*** Opening of DATA TO EXAMINE ***
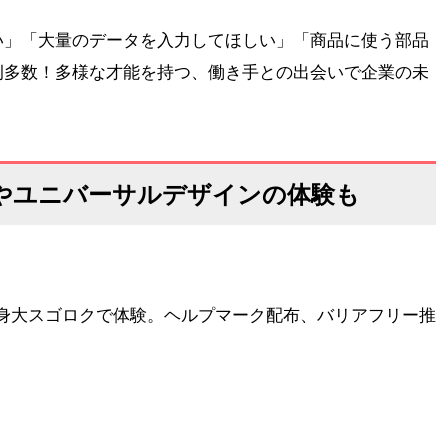
い」「大量のデータを入力してほしい」「商品に使う部品
例多数！多様な才能を持つ、働き手との出会いで企業の未
やユニバーサルデザインの体験も
等身大スゴロクで体験。ヘルプマーク配布、バリアフリー推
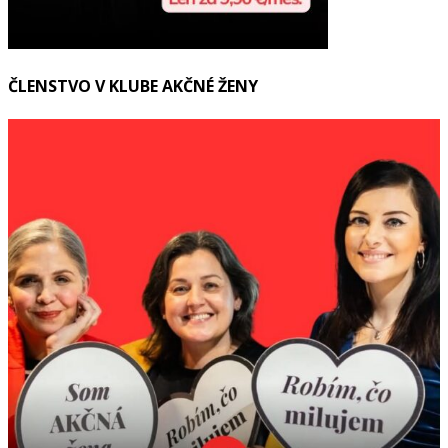
ČLENSTVO V KLUBE AKČNÉ ŽENY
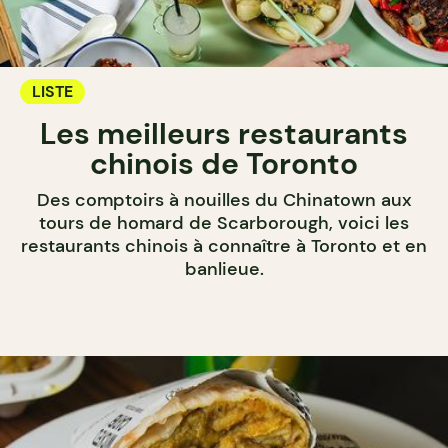
LISTE
Les meilleurs restaurants
chinois de Toronto
Des comptoirs à nouilles du Chinatown aux
tours de homard de Scarborough, voici les
restaurants chinois à connaître à Toronto et en
banlieue.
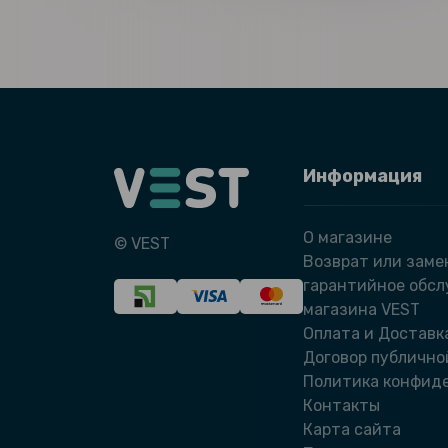
Информация
О магазине
© VEST
Возврат или заме
гарантийное обс
магазина VEST
Оплата и Доставк
Договор публично
Политика конфид
Контакты
Карта сайта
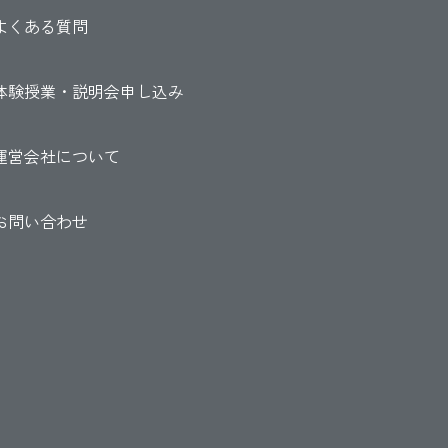
よくある質問
体験授業・説明会申し込み
運営会社について
お問い合わせ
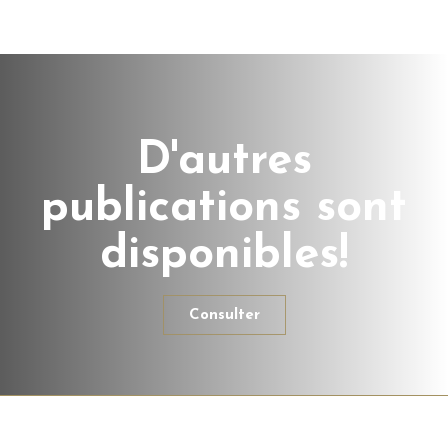
D'autres
publications sont
disponibles!
Consulter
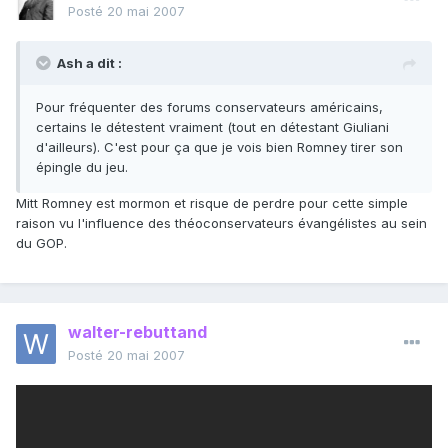
Posté
20 mai 2007
Ash a dit :
Pour fréquenter des forums conservateurs américains,
certains le détestent vraiment (tout en détestant Giuliani
d'ailleurs). C'est pour ça que je vois bien Romney tirer son
épingle du jeu.
Mitt Romney est mormon et risque de perdre pour cette simple
raison vu l'influence des théoconservateurs évangélistes au sein
du GOP.
walter-rebuttand
Posté
20 mai 2007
*** Close of DATA TO EXAMINE ***
| EXERCISE |
The result should be every line of the material that contains the word "restaurants", so copy those lines.

| ANSWER AREA |
Les meilleurs restaurants
restaurants chinois à connaître à Toronto et en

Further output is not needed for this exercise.